Bear Baiting



Proving yet again that even a highly educated surgeon (from Boise) can be a total moron: this morning while hiking in the forest with the girls I encountered one of my "weekend neighbors" on his ATV, in camo jacket, two big 40 lb bags of dog food riding in carriers on the front and back of his noisy vehicle.

He baits bears.

I guess the camo jacket was so the bears wouldn't see him coming.

Bow down to the mighty weekend warrior hunter.

He does this every spring, much to the annoyance and irritation of those of us who live here year round. This guy rarely uses his house here. I guess to prove he's a man, he comes up to hunt. But he can't be bothered to actually go out and find "game." He tosses this dog food out on Payette Forest land, barely inside the forest boundary, to attract the bears down close to his house.

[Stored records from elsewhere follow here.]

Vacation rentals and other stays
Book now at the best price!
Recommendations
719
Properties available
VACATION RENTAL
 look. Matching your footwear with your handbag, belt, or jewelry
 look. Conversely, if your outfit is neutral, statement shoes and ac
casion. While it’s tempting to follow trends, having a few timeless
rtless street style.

And my house. And neighbors' houses. To us, our pets, our livestock.

Apparently he truly believes only bears will eat this dog food.

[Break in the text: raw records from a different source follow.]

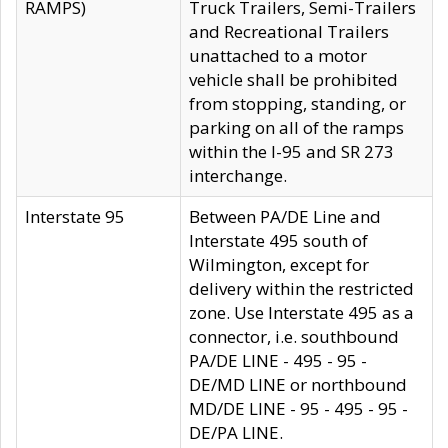
RAMPS)
Truck Trailers, Semi-Trailers
and Recreational Trailers
unattached to a motor
vehicle shall be prohibited
from stopping, standing, or
parking on all of the ramps
within the I-95 and SR 273
interchange.
Interstate 95
Between PA/DE Line and
Interstate 495 south of
Wilmington, except for
delivery within the restricted
zone. Use Interstate 495 as a
connector, i.e. southbound
PA/DE LINE - 495 - 95 -
DE/MD LINE or northbound
MD/DE LINE - 95 - 495 - 95 -
DE/PA LINE.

What about the wolves, or coyotes, or skunks, or raccoons, or...? What he manages to do is bring all of those forest creatures closer to destruction, because they'll expect easy food, look for more food nearby, and end up in "negative interactions" with we humans and our pets, which will be their death sentence.

Wish a bear would eat this guy for lunch. Wish some skunks would set up a nest under his house and spray every time he comes up here.

What a stupid, lazy, idiot.

I'm also irritated by the way his ATV chews up those sections of forest road just now free of snow and so muddy and easily rutted. But why should he care; apparently he believes that the public forest is his private little hunting preserve.

This is the same guy who invites his equally moronic buddies up to hunt. One of them nearly got himself killed when, around midnight in a driving rain storm last spring, he pounded on the door of my neighbor, whose husband happened to be out of town. The guy stood on her porch in full camo, holding his rifle, while her dogs went ballistic inside the house. The guy's incredibly lucky she didn't shoot him, he scared her so badly. After she finally convinced him to put his weapon down, she told him no, he couldn't come in and use her phone, then gave him directions to the driveway of our moronic bear-baiting neighbor. This "brilliant surgeon" left his buddy out in the forest, in the cold rain, apparently unworried about how he'd find his way back. What a guy!

I went to the forest this morning, seeking peace. I didn't find it.

(Photo: When confronting him, I was holding the girls' collars and so didn't have a chance to get out my camera. After spilling the dog food and as he came back out, I took this photo from a side road.)